Pour Guy Cassiers, cette entreprise autobiographique est une ode à la survie  grâce à l’imagination et, malgré le déni de l’auteur, une ode aussi à sa mère. Décor, lumière et vidéo de Peter Missotten impriment leur marque au spectacle, avec une évocation de jardins japonais aux dalles carrées, séparées par des filets d’eau, qui rappellent la froide abstraction du camp.
 Dans le lointain, un rideau de fer tendu sur les hauteurs, scintille de lumières, de reflets tranchants, et de taches rouges: sang et feu, pour  évoquer la bombe d’Hiroshima du 6 août 1945. Rappel aussi de toutes les barrières de l’enfermement, grillages et portes, qui bloquent les consciences. Le panneau sert aussi d’écran où  l’on voit le comédien qui, au plus près du public, fait sa toilette et brique son intérieur autant que possible, obsédé par le désir de nettoyer corps et objets pour retrouver une pureté perdue.

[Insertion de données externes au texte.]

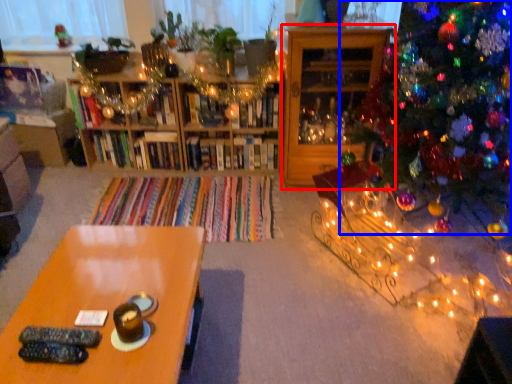 Question: Which point is further to the camera, shelf (highlighted by a red box) or christmas tree (highlighted by a blue box)?

Choices:
 (A) shelf
 (B) christmas tree

Answer: (A) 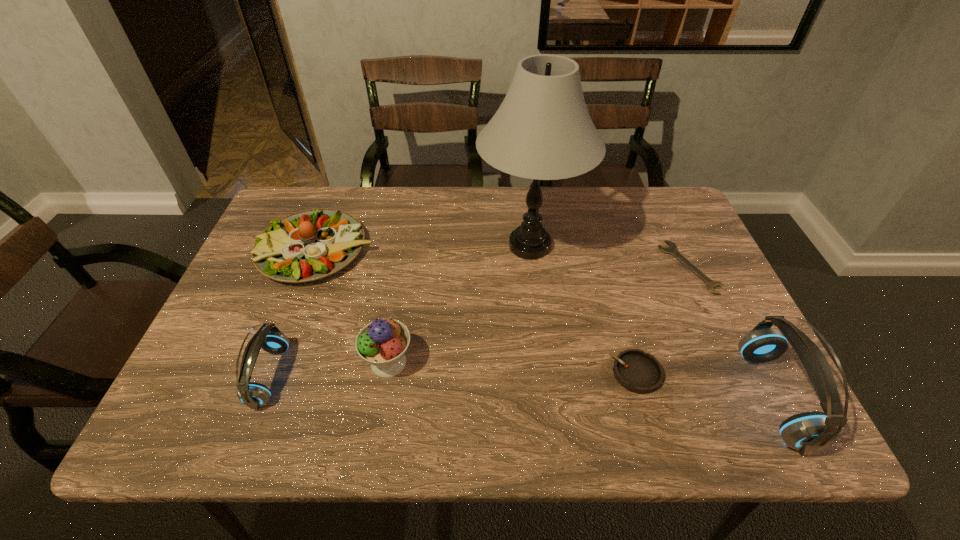 Locate an element on the screen. free space located on the front of the shortest object is located at coordinates (720, 332).

Find the location of `vacant space situated on the right of the salad plate`. vacant space situated on the right of the salad plate is located at coordinates (396, 249).

At what (x,y) coordinates should I click in order to perform the action: click on free region located 0.190m on the right of the fifth object from right to left. Please return your answer as a coordinate pair (x, y). Looking at the image, I should click on (501, 362).

At what (x,y) coordinates should I click in order to perform the action: click on vacant space located on the back of the ashtray. Please return your answer as a coordinate pair (x, y). The height and width of the screenshot is (540, 960). Looking at the image, I should click on (608, 276).

The width and height of the screenshot is (960, 540). Find the location of `lamp located at the far edge`. lamp located at the far edge is located at coordinates (542, 130).

Identify the location of salad plate that is positioned at the far edge. (312, 244).

You are a GUI agent. You are given a task and a screenshot of the screen. Output one action in this format:
    pyautogui.click(x=<x>, y=<y>)
    Task: Click on the icecream located at the near edge
    
    Given the screenshot: What is the action you would take?
    pyautogui.click(x=382, y=343)

The height and width of the screenshot is (540, 960). I want to click on ashtray that is at the near edge, so click(639, 372).

In order to click on headset that is at the left edge in this screenshot , I will do `click(252, 394)`.

The image size is (960, 540). I want to click on salad plate situated at the left edge, so (x=312, y=244). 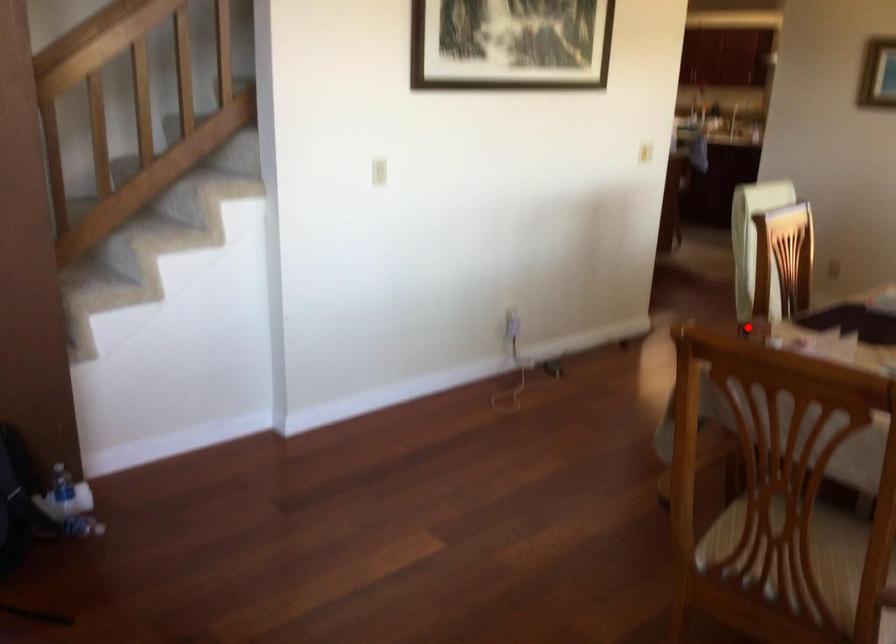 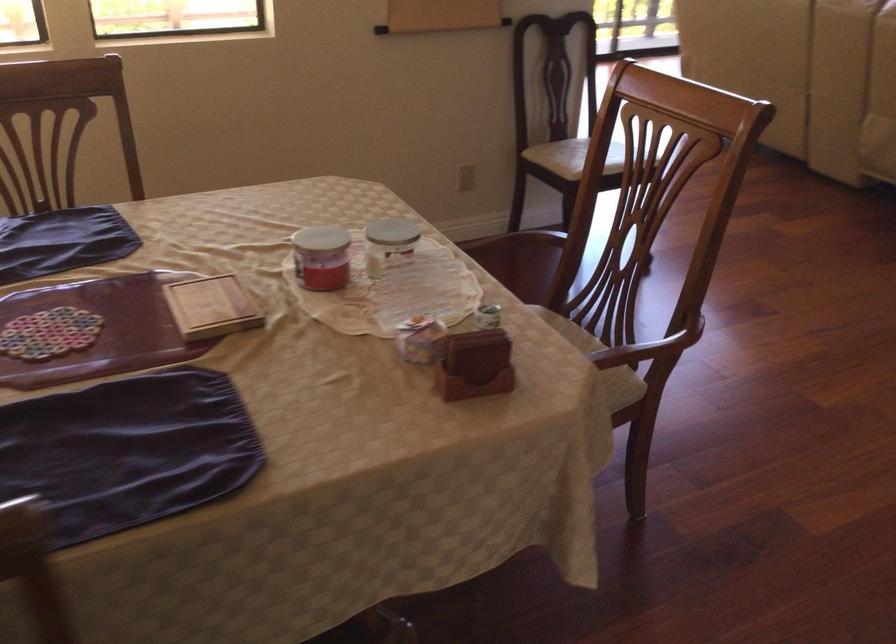 Question: I am providing you with two images of the same scene from different viewpoints. Image1 has a red point marked. In image2, the corresponding 3D location appears at what relative position? Reply with the corresponding letter.

Choices:
 (A) Closer
 (B) Farther

Answer: (A) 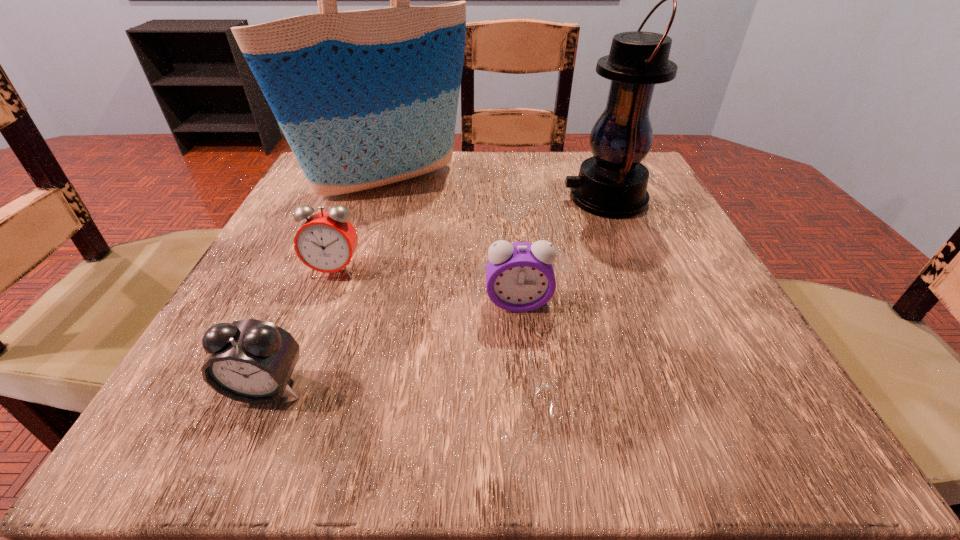 Find the location of a particular element. The width and height of the screenshot is (960, 540). object that is at the far right corner is located at coordinates (613, 183).

Locate an element on the screen. The width and height of the screenshot is (960, 540). vacant space at the far edge is located at coordinates (406, 187).

Where is `vacant space at the near edge`? This screenshot has height=540, width=960. vacant space at the near edge is located at coordinates (636, 400).

The height and width of the screenshot is (540, 960). In the image, there is a desktop. Identify the location of vacant space at the left edge. pos(319,328).

The height and width of the screenshot is (540, 960). I want to click on vacant space at the right edge of the desktop, so click(x=723, y=319).

Where is `free space at the far left corner`? The height and width of the screenshot is (540, 960). free space at the far left corner is located at coordinates (365, 191).

Where is `free space at the near right corner of the desktop`? The image size is (960, 540). free space at the near right corner of the desktop is located at coordinates (680, 446).

At what (x,y) coordinates should I click in order to perform the action: click on blank region between the nearest object and the lantern. Please return your answer as a coordinate pair (x, y). The width and height of the screenshot is (960, 540). Looking at the image, I should click on (435, 293).

Locate an element on the screen. vacant point located between the fourth shortest object and the fourth farthest object is located at coordinates (562, 251).

This screenshot has width=960, height=540. Identify the location of vacant space that's between the rightmost alarm clock and the tallest object. (452, 242). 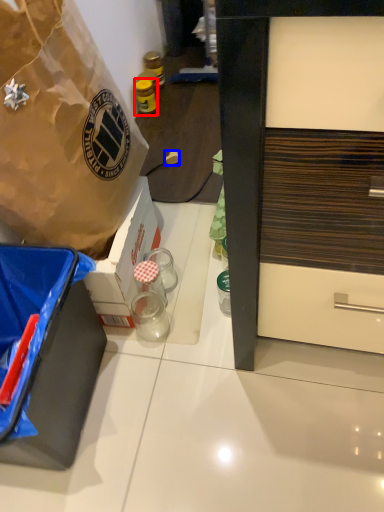 Question: Which of the following is the farthest to the observer, bottle (highlighted by a red box) or power outlet (highlighted by a blue box)?

Choices:
 (A) bottle
 (B) power outlet

Answer: (A) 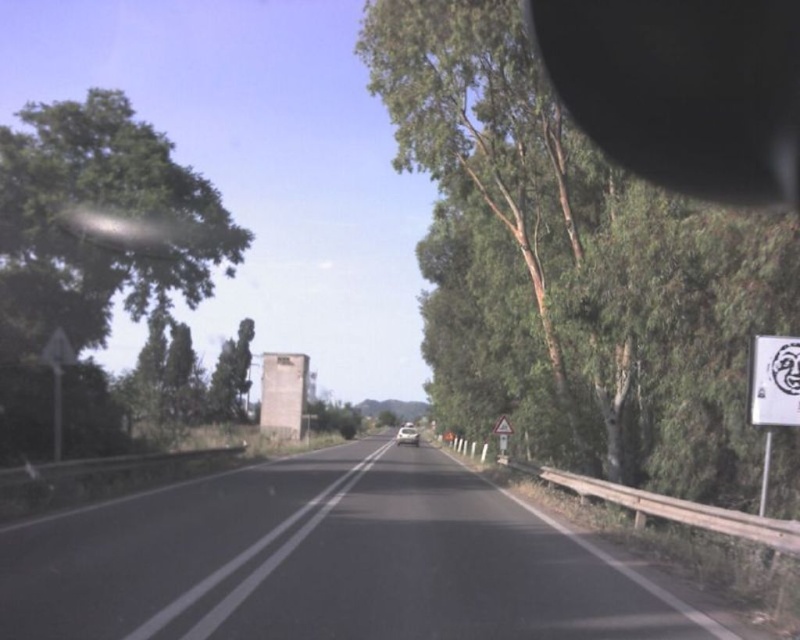 You are driving a car with a length of 4.5 meters. You want to overtake the vehicle ahead. The point at coordinates point (652,40) is 12.48 meters away from your car. Can you safely overtake the vehicle ahead before reaching that point?

The point at coordinates point (652,40) is 12.48 meters away from your car. To safely overtake, you need to ensure there is enough distance. Since the car is 4.5 meters long, and the distance to the point is 12.48 meters, which is more than double the car length, it is possible to overtake safely before reaching that point.

You are driving and need to focus on the road ahead. Considering the green leafy tree at right and the white plastic speed limit sign at right, which object takes up more space in your field of view?

The green leafy tree at right takes up more space in your field of view because its width is larger than the white plastic speed limit sign at right.

You are driving a car and want to check your blind spot using the black rubber view mirror at upper right. However, you need to ensure that the black asphalt road at center is still visible in your forward view. Given their distance apart, can you confirm if adjusting your mirror to see the blind spot might cause the road to go out of sight?

The black asphalt road at center and black rubber view mirror at upper right are 23.96 feet apart. Adjusting the mirror might not cause the road to go out of sight since the distance between them is significant enough to allow both the mirror adjustment and maintaining visibility of the road. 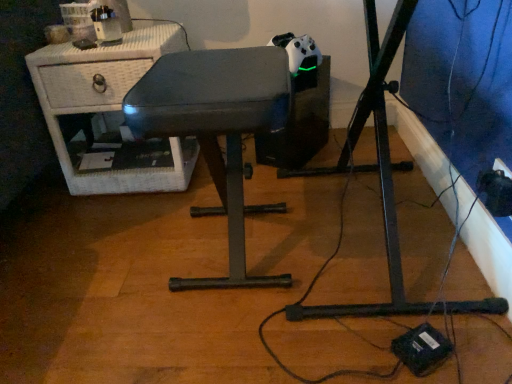 This screenshot has height=384, width=512. Find the location of `free space that is in between white wicker nightstand at upper left, the first furniture viewed from the back, and metallic gray stool at center, which is counted as the first furniture, starting from the front`. free space that is in between white wicker nightstand at upper left, the first furniture viewed from the back, and metallic gray stool at center, which is counted as the first furniture, starting from the front is located at coordinates (155, 218). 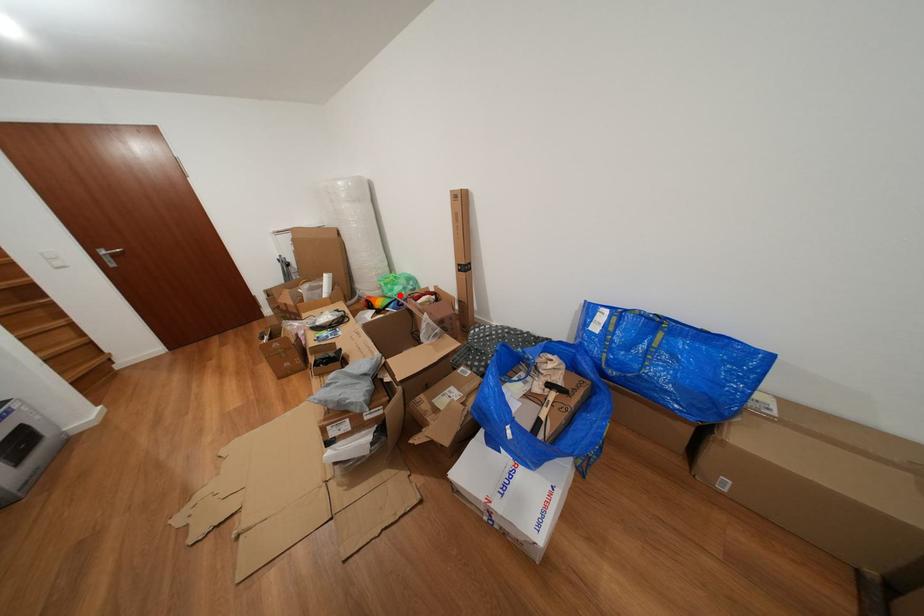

 Dirk Roofthooft décrit l’horreur inscrite dans un passé qui mord toujours sur le présent : «Toute chose dépend d’une autre qui la côtoie.» Évocations du présent immédiat, ou plus lointain, retour à la femme aimée et aux dérives de l’adulte, projections dans l’enfance: l’acteur ne cesse de toucher à des moments de vérité, d’où naît une émotion puissante…

 Véronique Hotte

 Théâtre de la Bastille, Paris, jusqu’au 18 décembre. T : 01 43 57 42 14.